Tonight we celebrate the institution of the Lord’s Supper. Our Prayer Book calls it the Holy Eucharist. We do it every Sunday as though it is no more exalted than Morning Prayer. We don’t recognize it as the original and everlasting manifestation of God. Scripture can be understood as the history of God With Us in the bread and the wine of the Eucharist.

Just as the history of the American people began in 1776 with the signing of the Declaration of Independence, so the history of the people of God began with the Exodus from Egypt 4000 years ago (give or take a century). Before that the people were not a people, but were slaves of the Egyptian empire. Some of them told campfire stories about some ancestors called Abraham, Isaac and Jacob, but the slaves had been captured from many different tribes of the Near East. Not until their common wretchedness raised up a leader in Moses did they become united. The sign of their unification, the beginning of their relationship with God, was unleavened bread and the blood of lambs.

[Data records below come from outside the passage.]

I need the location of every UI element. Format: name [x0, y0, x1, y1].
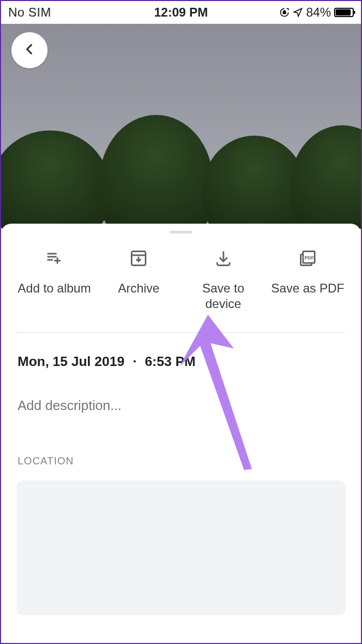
photo-trees	[1, 136, 361, 229]
chevron-left-icon	[22, 42, 37, 58]
carrier-label: No SIM	[8, 5, 124, 20]
archive-icon	[129, 249, 148, 271]
photo-time: 6:53 PM	[145, 354, 195, 370]
separator-dot: ·	[133, 354, 137, 370]
save-to-device-button[interactable]: Save to device	[185, 249, 262, 312]
playlist-add-icon	[45, 249, 64, 271]
action-label: Add to album	[18, 281, 90, 296]
description-input[interactable]	[18, 398, 344, 414]
orientation-lock-icon	[279, 7, 290, 18]
action-label: Save as PDF	[271, 281, 344, 296]
photo-date: Mon, 15 Jul 2019	[18, 354, 125, 370]
back-button[interactable]	[11, 32, 48, 68]
clock: 12:09 PM	[124, 5, 239, 20]
location-map[interactable]	[17, 480, 345, 615]
photo-viewer[interactable]	[1, 24, 361, 229]
add-to-album-button[interactable]: Add to album	[16, 249, 93, 312]
details-sheet[interactable]: Add to album Archive Save to device PDF …	[1, 224, 361, 643]
location-section-label: LOCATION	[18, 455, 344, 467]
location-services-icon	[293, 7, 303, 18]
archive-button[interactable]: Archive	[100, 249, 177, 312]
action-label: Save to device	[185, 281, 262, 312]
download-icon	[214, 249, 233, 271]
battery-icon	[334, 8, 354, 17]
save-as-pdf-button[interactable]: PDF Save as PDF	[269, 249, 346, 312]
action-label: Archive	[118, 281, 159, 296]
status-right: 84%	[238, 5, 354, 20]
date-time-line: Mon, 15 Jul 2019 · 6:53 PM	[18, 354, 344, 370]
battery-percentage: 84%	[306, 5, 331, 20]
actions-row: Add to album Archive Save to device PDF …	[1, 233, 361, 332]
pdf-icon: PDF	[298, 249, 317, 271]
svg-rect-0	[283, 11, 285, 13]
status-bar: No SIM 12:09 PM 84%	[1, 1, 361, 24]
photo-metadata: Mon, 15 Jul 2019 · 6:53 PM LOCATION	[1, 333, 361, 467]
svg-text:PDF: PDF	[305, 255, 314, 260]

The same sign was given over and over through the rest of scripture. Once Jesus said: “Then beginning with Moses and all the prophets, he interpreted to them the things about himself in all the scriptures.” Tonight I will just remind you of some stories, and you will see how that initial hasty meal led to and beyond the body of Christ being known in the bread and wine.

Exodus 12.1---12.28     The First Passover Instituted

The Lord said to Moses and Aaron in the land of Egypt: 3Tell the whole congregation of Israel that on the tenth of this month they are to take a lamb for each household. 44If a household is too small for a whole lamb, it shall join its closest neighbor. 11This is how you shall eat it: your loins girded, your sandals on your feet, and your staff in your hand; and you shall eat it hurriedly. It is the passover of the Lord. 14 This day shall be a day of remembrance for you. You shall celebrate it as a festival to the Lord; throughout your generations you shall observe it as a perpetual ordinance for on this very day I brought your companies out of the land of Egypt.

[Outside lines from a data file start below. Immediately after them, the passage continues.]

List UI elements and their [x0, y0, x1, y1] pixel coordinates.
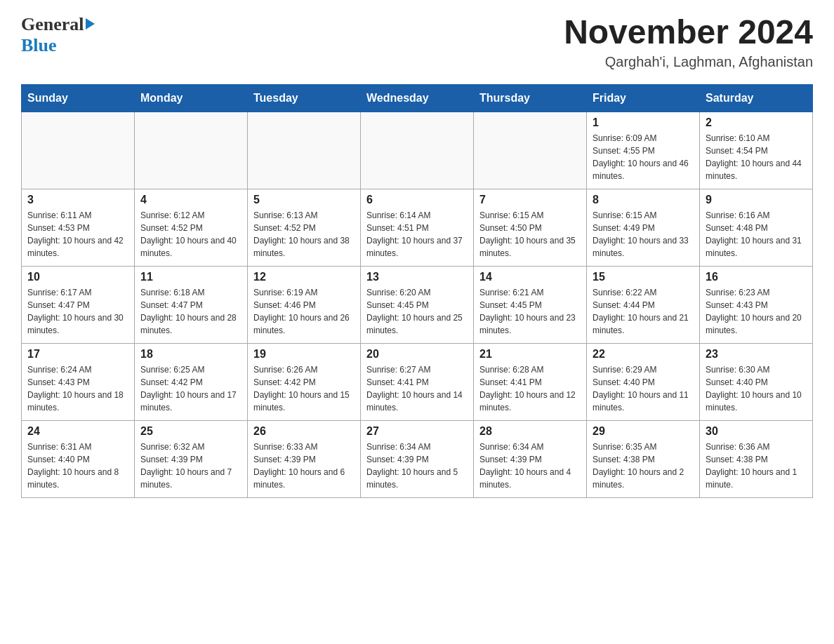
calendar-cell: 2Sunrise: 6:10 AM Sunset: 4:54 PM Daylig… — [700, 112, 813, 189]
day-info: Sunrise: 6:12 AM Sunset: 4:52 PM Dayligh… — [140, 209, 241, 260]
day-number: 10 — [27, 271, 128, 283]
day-number: 2 — [706, 116, 807, 129]
header-day-tuesday: Tuesday — [248, 84, 361, 112]
calendar-cell: 24Sunrise: 6:31 AM Sunset: 4:40 PM Dayli… — [22, 420, 135, 497]
day-number: 3 — [27, 194, 128, 206]
day-number: 30 — [706, 425, 807, 438]
header-day-sunday: Sunday — [22, 84, 135, 112]
calendar-cell — [361, 112, 474, 189]
calendar-cell: 22Sunrise: 6:29 AM Sunset: 4:40 PM Dayli… — [587, 343, 700, 420]
calendar-cell — [135, 112, 248, 189]
day-info: Sunrise: 6:13 AM Sunset: 4:52 PM Dayligh… — [253, 209, 355, 260]
day-info: Sunrise: 6:24 AM Sunset: 4:43 PM Dayligh… — [27, 363, 128, 414]
calendar-cell: 5Sunrise: 6:13 AM Sunset: 4:52 PM Daylig… — [248, 189, 361, 266]
calendar-cell: 17Sunrise: 6:24 AM Sunset: 4:43 PM Dayli… — [22, 343, 135, 420]
day-number: 29 — [593, 425, 694, 438]
day-info: Sunrise: 6:15 AM Sunset: 4:50 PM Dayligh… — [479, 209, 581, 260]
day-info: Sunrise: 6:17 AM Sunset: 4:47 PM Dayligh… — [27, 286, 128, 337]
calendar-cell — [474, 112, 587, 189]
week-row-4: 17Sunrise: 6:24 AM Sunset: 4:43 PM Dayli… — [22, 343, 813, 420]
day-number: 13 — [366, 271, 468, 283]
calendar-cell: 19Sunrise: 6:26 AM Sunset: 4:42 PM Dayli… — [248, 343, 361, 420]
day-number: 18 — [140, 348, 241, 361]
day-info: Sunrise: 6:34 AM Sunset: 4:39 PM Dayligh… — [479, 441, 581, 491]
calendar-cell: 3Sunrise: 6:11 AM Sunset: 4:53 PM Daylig… — [22, 189, 135, 266]
header-day-saturday: Saturday — [700, 84, 813, 112]
calendar-cell: 30Sunrise: 6:36 AM Sunset: 4:38 PM Dayli… — [700, 420, 813, 497]
day-number: 19 — [253, 348, 355, 361]
calendar-cell: 11Sunrise: 6:18 AM Sunset: 4:47 PM Dayli… — [135, 266, 248, 343]
day-number: 9 — [706, 194, 807, 206]
day-info: Sunrise: 6:27 AM Sunset: 4:41 PM Dayligh… — [366, 363, 468, 414]
calendar-cell: 23Sunrise: 6:30 AM Sunset: 4:40 PM Dayli… — [700, 343, 813, 420]
day-info: Sunrise: 6:16 AM Sunset: 4:48 PM Dayligh… — [706, 209, 807, 260]
day-number: 26 — [253, 425, 355, 438]
calendar-cell: 16Sunrise: 6:23 AM Sunset: 4:43 PM Dayli… — [700, 266, 813, 343]
day-info: Sunrise: 6:30 AM Sunset: 4:40 PM Dayligh… — [706, 363, 807, 414]
day-info: Sunrise: 6:23 AM Sunset: 4:43 PM Dayligh… — [706, 286, 807, 337]
week-row-3: 10Sunrise: 6:17 AM Sunset: 4:47 PM Dayli… — [22, 266, 813, 343]
calendar-cell: 25Sunrise: 6:32 AM Sunset: 4:39 PM Dayli… — [135, 420, 248, 497]
calendar-cell: 20Sunrise: 6:27 AM Sunset: 4:41 PM Dayli… — [361, 343, 474, 420]
calendar-table: SundayMondayTuesdayWednesdayThursdayFrid… — [21, 84, 813, 498]
calendar-cell: 27Sunrise: 6:34 AM Sunset: 4:39 PM Dayli… — [361, 420, 474, 497]
logo-area: General Blue — [21, 14, 96, 56]
calendar-cell: 10Sunrise: 6:17 AM Sunset: 4:47 PM Dayli… — [22, 266, 135, 343]
location-subtitle: Qarghah'i, Laghman, Afghanistan — [564, 54, 813, 70]
day-info: Sunrise: 6:09 AM Sunset: 4:55 PM Dayligh… — [593, 132, 694, 182]
calendar-cell: 9Sunrise: 6:16 AM Sunset: 4:48 PM Daylig… — [700, 189, 813, 266]
calendar-header: SundayMondayTuesdayWednesdayThursdayFrid… — [22, 84, 813, 112]
day-info: Sunrise: 6:35 AM Sunset: 4:38 PM Dayligh… — [593, 441, 694, 491]
day-number: 11 — [140, 271, 241, 283]
day-info: Sunrise: 6:34 AM Sunset: 4:39 PM Dayligh… — [366, 441, 468, 491]
day-number: 14 — [479, 271, 581, 283]
header-row: SundayMondayTuesdayWednesdayThursdayFrid… — [22, 84, 813, 112]
calendar-cell: 26Sunrise: 6:33 AM Sunset: 4:39 PM Dayli… — [248, 420, 361, 497]
day-number: 22 — [593, 348, 694, 361]
title-area: November 2024 Qarghah'i, Laghman, Afghan… — [564, 14, 813, 70]
day-info: Sunrise: 6:19 AM Sunset: 4:46 PM Dayligh… — [253, 286, 355, 337]
day-number: 24 — [27, 425, 128, 438]
page-header: General Blue November 2024 Qarghah'i, La… — [21, 14, 813, 70]
day-info: Sunrise: 6:21 AM Sunset: 4:45 PM Dayligh… — [479, 286, 581, 337]
logo-general-text: General — [21, 14, 84, 35]
calendar-cell — [248, 112, 361, 189]
day-info: Sunrise: 6:22 AM Sunset: 4:44 PM Dayligh… — [593, 286, 694, 337]
day-info: Sunrise: 6:18 AM Sunset: 4:47 PM Dayligh… — [140, 286, 241, 337]
day-number: 21 — [479, 348, 581, 361]
week-row-2: 3Sunrise: 6:11 AM Sunset: 4:53 PM Daylig… — [22, 189, 813, 266]
calendar-cell: 14Sunrise: 6:21 AM Sunset: 4:45 PM Dayli… — [474, 266, 587, 343]
day-info: Sunrise: 6:10 AM Sunset: 4:54 PM Dayligh… — [706, 132, 807, 182]
calendar-cell: 13Sunrise: 6:20 AM Sunset: 4:45 PM Dayli… — [361, 266, 474, 343]
day-number: 8 — [593, 194, 694, 206]
day-number: 15 — [593, 271, 694, 283]
calendar-cell: 21Sunrise: 6:28 AM Sunset: 4:41 PM Dayli… — [474, 343, 587, 420]
day-info: Sunrise: 6:25 AM Sunset: 4:42 PM Dayligh… — [140, 363, 241, 414]
month-title: November 2024 — [564, 14, 813, 51]
day-number: 1 — [593, 116, 694, 129]
header-day-thursday: Thursday — [474, 84, 587, 112]
day-number: 4 — [140, 194, 241, 206]
day-number: 7 — [479, 194, 581, 206]
day-info: Sunrise: 6:28 AM Sunset: 4:41 PM Dayligh… — [479, 363, 581, 414]
day-number: 6 — [366, 194, 468, 206]
calendar-cell: 7Sunrise: 6:15 AM Sunset: 4:50 PM Daylig… — [474, 189, 587, 266]
calendar-cell: 6Sunrise: 6:14 AM Sunset: 4:51 PM Daylig… — [361, 189, 474, 266]
day-number: 28 — [479, 425, 581, 438]
logo-blue-text: Blue — [21, 35, 57, 55]
header-day-wednesday: Wednesday — [361, 84, 474, 112]
day-info: Sunrise: 6:11 AM Sunset: 4:53 PM Dayligh… — [27, 209, 128, 260]
day-info: Sunrise: 6:26 AM Sunset: 4:42 PM Dayligh… — [253, 363, 355, 414]
logo-blue-row: Blue — [21, 35, 57, 56]
header-day-monday: Monday — [135, 84, 248, 112]
day-info: Sunrise: 6:31 AM Sunset: 4:40 PM Dayligh… — [27, 441, 128, 491]
calendar-cell: 29Sunrise: 6:35 AM Sunset: 4:38 PM Dayli… — [587, 420, 700, 497]
day-number: 20 — [366, 348, 468, 361]
logo-triangle-icon — [86, 18, 95, 29]
calendar-cell: 28Sunrise: 6:34 AM Sunset: 4:39 PM Dayli… — [474, 420, 587, 497]
day-number: 5 — [253, 194, 355, 206]
day-info: Sunrise: 6:32 AM Sunset: 4:39 PM Dayligh… — [140, 441, 241, 491]
day-number: 16 — [706, 271, 807, 283]
day-number: 23 — [706, 348, 807, 361]
day-info: Sunrise: 6:15 AM Sunset: 4:49 PM Dayligh… — [593, 209, 694, 260]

Exodus 16.11---35       Bread from Heaven

11The Lord spoke to Moses and said, 12‘I have heard the complaining of the Israelites; say to them, “At twilight you shall eat meat, and in the morning you shall have your fill of bread; then you shall know that I am the Lord your God.” 13 In the evening quails came up and covered the camp; and in the morning there was a layer of dew around the camp. 14When the layer of dew lifted, there on the surface of the wilderness was a fine flaky substance, as fine as frost on the ground. 15When the Israelites saw it, they said to one another, ‘What is it?’* For they did not know what it was. Moses said to them, ‘It is the bread that the Lord has given you to eat. 35The Israelites ate manna for forty years, until they came to a habitable land; they ate manna, until they came to the border of the land of Canaan.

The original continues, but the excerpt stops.